I know that it is a "bad" idea, I know that it is not secure, I know. I searched the net for an answer and all I saw was whining that it's not good. But I like using Linux because it lets me make the system I want and like to use. The end of intro.
I try to change password:
user:~% passwd Changing password for user. (current) UNIX password: Enter new UNIX password: Retype new UNIX password: You must choose a longer password
If I try
sudo passwd user then I can set any password I want so I don't need password complexity checks for passwd on my system.
After googling I've found that there should be PAM module pam_cracklib that tests password for complexity and it can be configured.

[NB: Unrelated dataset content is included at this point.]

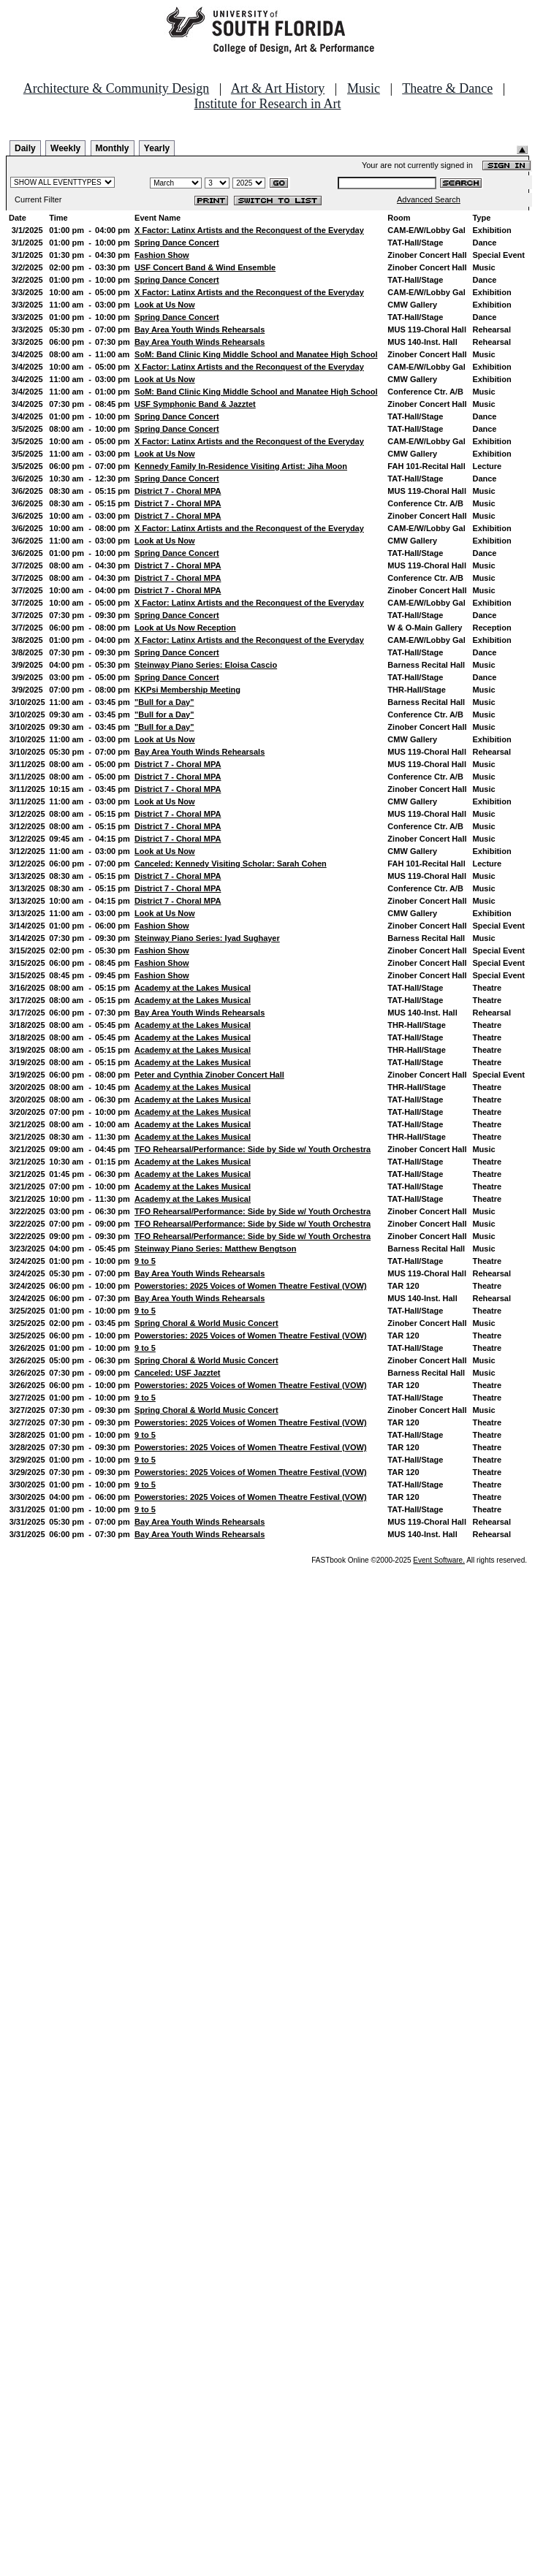 The image size is (535, 2576). I want to click on Powerstories: 2025 Voices of Women Theatre Festival (VOW), so click(250, 1285).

But my PAM password settings doesn't include pam_cracklib:
% cat /etc/pam.d/passwd | grep '^[^#]' @include common-password % cat /etc/pam.d/common-password | grep '^[^#]' password [success=1 default=ignore] pam_unix.so obscure sha512 password requisite pam_deny.so password required pam_permit.so password optional pam_gnome_keyring.so
I guess that pam_unix makes this test... Oops... Guys, the moment I finished to write this sentence I've got an enlightenment and typed
man pam_unix in terminal
where I've found needed options for pam_unix module.
I just removed option obscure and added minlen=1 and now I'm happy. So now I have this line in
password [success=1 default=ignore] pam_unix.so minlen=1 sha512
and I can set any password.
I decided to keep this post for people who might need this solution also.